Movies and Entertainment
Martial Artists
By Rob Gonsalves
The Forbidden Kingdom. Starring Jackie Chan and Jet Li. Directed by Rob Minkoff. Running time: 113 minutes. MPAA rating: PG-13.
Fans of Jackie Chan and Jet Li have been waiting for years to see them together in a movie. Well, here it is, and it turns out to be pretty much a kiddie movie. Weep for the disgruntled fanboys. For kids, though, The Forbidden Kingdom is a fun gateway drug to such classics as Drunken Master and Once Upon a Time in China, once they're a little older. The movie concerns an American teenager named Jason (Michael Angarano) who worships at the altar of Hong Kong cinema. The movie that follows could be Jason's delirious wish-fulfillment dream: he gets to hang out with Jackie Chan and Jet Li and fight alongside them. What's odd is that Jason, who knows his Shaw Brothers from his Ronny Yu, never just stops and says "Hey, you're Jackie Chan! And you're Jet Li -- wait, didn't you say you were done with martial-arts movies?"

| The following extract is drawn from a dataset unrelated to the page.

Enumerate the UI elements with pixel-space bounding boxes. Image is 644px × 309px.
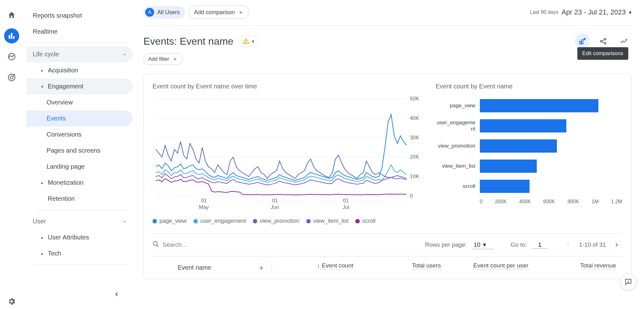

Jason gets pulled into ancient China, where he must return a magic staff to its rightful owner -- the Monkey King (Li), who has been encased in stone for 500 years. Helping Jason is an immortal (Chan) whose life-maintaining elixir happens to be booze, and a monk (Li again) who has made it his life's mission to restore the Monkey King to life. It may seem derivative, but that's because John Fusco's script is glancingly based on Wu Cheng'en's 16th-century classic Journey to the West, which has found its way into various films and TV shows over the decades, from a Shaw Brothers series to Dragon Ball. The movie is a grab bag of swipes from a lot of the videos on Jason's shelves, including The Bride with White Hair, echoed here by a character called Ni Chang the White-Haired Demoness (Li Bing Bing).
Poetry is in short supply here. The great Woo-ping Yuen (also on board as an executive producer) contributes his usual lighter-than-air fight choreography; while still enjoyable, it's become a bit familiar by now, even a bit rote. The generously concussive duet between Chan and Li dazzles, but perhaps more because it's them -- Ali vs. Foreman, King Kong vs. Godzilla -- than because of anything they do. (I found myself more charmed by a shot of the two masters sharing a hearty laugh at the visiting white boy's expense.) This is fantasy, of course, so a lot of the wire work is soundly divorced from reality, even more so when CGI enters the picture -- the villain of the piece, the Jade Warlord (Collin Chou), is able to zap opponents with his hands, and I found myself thinking that this sort of thing was somehow more entertaining in the '70s, when the zaps were spindly bits of lightning scratched onto the celluloid.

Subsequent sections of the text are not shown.